Data extracted from a collection:

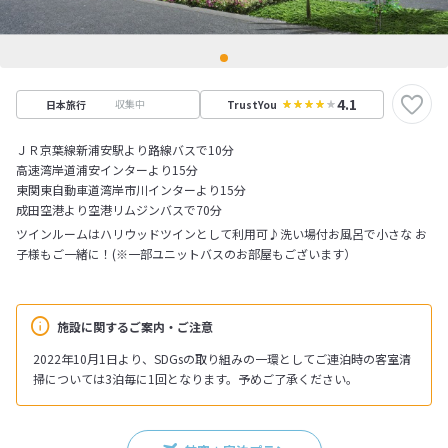
4.1
収集中
日本旅行
TrustYou
ＪＲ京葉線新浦安駅より路線バスで10分
高速湾岸道浦安インターより15分
東関東自動車道湾岸市川インターより15分
成田空港より空港リムジンバスで70分
ツインルームはハリウッドツインとして利用可♪洗い場付お風呂で小さな お
子様もご一緒に！(※一部ユニットバスのお部屋もございます）
施設に関するご案内・ご注意
2022年10月1日より、SDGsの取り組みの一環としてご連泊時の客室清
掃については3泊毎に1回となります。予めご了承ください。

> **About this task**
Quote the entries above word for word. Leave the images out.

> **Result**
4.1
収集中
日本旅行
TrustYou
ＪＲ京葉線新浦安駅より路線バスで10分
高速湾岸道浦安インターより15分
東関東自動車道湾岸市川インターより15分
成田空港より空港リムジンバスで70分
ツインルームはハリウッドツインとして利用可♪洗い場付お風呂で小さな お
子様もご一緒に！(※一部ユニットバスのお部屋もございます）
施設に関するご案内・ご注意
2022年10月1日より、SDGsの取り組みの一環としてご連泊時の客室清
掃については3泊毎に1回となります。予めご了承ください。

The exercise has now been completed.